Discussion in 'Starting a Lawn Care Business' started by ryan41, Jan 15, 2013.

  1. herler

    herler LawnSite Fanatic
    Messages: 5,139

    You're going into business you better go cash only or you'll ruin your and your co-signer's credit, then again it ain't no hair off my back, just one less competitor and I mean there's someone who won't come around again for a long time, so you do whatever you like.
  2. TuffTurfLawnCare

    TuffTurfLawnCare LawnSite Senior Member
    Messages: 667

    There is more to it than that. The fact is that an installment loan has relatively little impact on a credit score. Revolving credit is weighted more heavily than an installment loan. Even the amount of credit used vs the amount of credit available will effect your score. The old addage of, "unused credit cards will hurt your score" is wrong. Unused credit will help lower your utilization % thus help keep your score up. I have personally seen one incorrect reporting month on one of my cards drop my score 60 points. That dropped my score from Good to bad and it wasn't even my fault.

    Stop figuring and start learning. Much of what you hear or think about credit is incorrect. Did you know that unless you get your scores from a lender they are unreliable at best? And even still, different lenders will show different scores depending on which version of the report they pulled from any of the 4 credit bureaus?

    You need to repair the damage you have done in order to get your scores back up to a point where you can get your own credit. Again, this doesn't cost anything but postage and time. If you don't want to educate yourself nor take the time to repair the damage I suspect your time as a business owner will be short.
  3. ryan41

    ryan41 LawnSite Senior Member
    Messages: 326

    Hi - Thank you for the info. Could you send me a private message? I would like to know how i go about repairing the damage? All my equipment that i have now is all paid off including my truck. I am just growing more and in order to get more accounts i need another mower.
  4. grandview (2006)

    grandview (2006) LawnSite Gold Member
    Messages: 3,465

    Time. That is the biggest factor next to paying on time.Just learned a lesson as to what happens when you just pay cash all the time.
  5. Trophy05

    Trophy05 LawnSite Member
    Messages: 5

    I'd like to know this too. Mine is not as good as it needs to be due to a care free younger lifestyle. I've got a family now, time for a house and the rest of the American dream...
  6. grandview (2006)

    grandview (2006) LawnSite Gold Member
    Messages: 3,465

    Late payments stay on your credit report for 7 yrs. If you have 1 that is not to old call and sweet talk them to see if they will delete it
  7. dieselfuel

    dieselfuel LawnSite Member
    Messages: 114

    Does your trailer have space for your new mower? Or are you adding a crew in which you need one more of everything?

    Have you thought about simply having someone run your truck/trailer and do the labor, while you are doing sales? That will bring in more work....
  8. H & M Yard Improvements

    H & M Yard Improvements LawnSite Member
    Messages: 214

    If you need a new mower, I would suggest "cash only" as Herler said! Work on your existing credit yourself IE: paying off bills etc. get copies of your credit report (from all 3 credit agencies) and go through them line by line and handle it accordingly! I say all 3 because 1 company may have a blemish that another one would not. And also keep in mind and I could be wrong on this so if I am please someone correct me, every time a creditor or bank or whatever checks your history, it actually drops your rating a bit! So the less people you have checking you out the better you are. Go cash for everything for now until you know you have excellent credit!
    Posted via Mobile Device
  9. TuffTurfLawnCare

    TuffTurfLawnCare LawnSite Senior Member
    Messages: 667

    I can't send a PM yet, so I will post some info here, hopefully it doesn't break the rules.

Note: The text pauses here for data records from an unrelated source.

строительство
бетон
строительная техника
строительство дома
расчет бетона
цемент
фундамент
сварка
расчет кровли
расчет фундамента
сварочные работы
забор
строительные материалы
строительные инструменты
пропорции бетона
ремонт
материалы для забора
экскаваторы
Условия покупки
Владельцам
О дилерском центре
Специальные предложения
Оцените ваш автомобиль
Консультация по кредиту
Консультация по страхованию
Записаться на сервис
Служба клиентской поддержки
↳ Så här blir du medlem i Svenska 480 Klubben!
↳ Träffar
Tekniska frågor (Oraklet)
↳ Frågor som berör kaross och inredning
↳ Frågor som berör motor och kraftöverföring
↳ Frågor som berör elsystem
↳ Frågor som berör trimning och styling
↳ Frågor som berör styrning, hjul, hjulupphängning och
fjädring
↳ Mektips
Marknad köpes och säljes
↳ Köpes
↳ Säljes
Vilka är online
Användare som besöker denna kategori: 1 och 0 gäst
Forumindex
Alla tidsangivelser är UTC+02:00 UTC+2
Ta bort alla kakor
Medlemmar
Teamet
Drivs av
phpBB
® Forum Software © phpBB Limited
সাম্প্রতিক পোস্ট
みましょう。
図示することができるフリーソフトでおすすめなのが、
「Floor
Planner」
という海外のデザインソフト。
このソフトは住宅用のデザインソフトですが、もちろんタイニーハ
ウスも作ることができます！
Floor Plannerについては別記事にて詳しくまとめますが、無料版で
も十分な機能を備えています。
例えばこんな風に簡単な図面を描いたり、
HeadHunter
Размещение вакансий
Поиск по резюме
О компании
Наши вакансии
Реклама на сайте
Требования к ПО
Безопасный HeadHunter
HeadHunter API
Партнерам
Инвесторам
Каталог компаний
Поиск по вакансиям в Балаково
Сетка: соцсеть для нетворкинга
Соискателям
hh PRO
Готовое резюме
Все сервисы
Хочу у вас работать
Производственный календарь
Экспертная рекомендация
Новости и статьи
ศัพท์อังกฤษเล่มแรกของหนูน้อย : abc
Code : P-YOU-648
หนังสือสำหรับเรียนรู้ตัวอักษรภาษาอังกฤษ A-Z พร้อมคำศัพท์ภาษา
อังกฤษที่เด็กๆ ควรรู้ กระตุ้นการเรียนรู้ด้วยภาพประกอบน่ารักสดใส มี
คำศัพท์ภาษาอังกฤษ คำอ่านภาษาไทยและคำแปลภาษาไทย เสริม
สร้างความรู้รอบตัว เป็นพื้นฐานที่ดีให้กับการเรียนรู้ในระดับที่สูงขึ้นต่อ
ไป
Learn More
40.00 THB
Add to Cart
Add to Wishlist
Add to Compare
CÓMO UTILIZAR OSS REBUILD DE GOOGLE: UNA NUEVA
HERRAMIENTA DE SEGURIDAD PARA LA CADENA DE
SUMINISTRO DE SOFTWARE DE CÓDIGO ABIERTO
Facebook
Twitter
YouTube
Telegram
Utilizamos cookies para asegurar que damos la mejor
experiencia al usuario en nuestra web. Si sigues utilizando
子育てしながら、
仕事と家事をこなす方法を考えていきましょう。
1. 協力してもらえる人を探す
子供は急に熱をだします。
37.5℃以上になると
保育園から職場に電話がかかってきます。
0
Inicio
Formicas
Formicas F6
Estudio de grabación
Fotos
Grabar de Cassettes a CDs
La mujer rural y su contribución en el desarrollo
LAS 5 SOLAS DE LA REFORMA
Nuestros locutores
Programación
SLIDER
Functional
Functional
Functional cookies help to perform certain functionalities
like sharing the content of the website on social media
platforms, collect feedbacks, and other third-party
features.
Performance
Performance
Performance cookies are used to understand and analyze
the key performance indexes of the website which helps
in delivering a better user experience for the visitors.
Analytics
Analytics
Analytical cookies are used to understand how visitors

    Long story short, in my early 20s I destroyed my credit. I then ignored it for a few years and paid cash for everything. Things changed and life happened. I needed credit, needed a house, car etc. I had a friend pull my credit reports (works for mortgage company), the low was 498. This was 2.5yrs ago. At this time, I decided to learn as much as I could about credit reporting and scoring. In one year my scores were back up to mid 600's, enough to get a mortgage. They are now hovering around 700.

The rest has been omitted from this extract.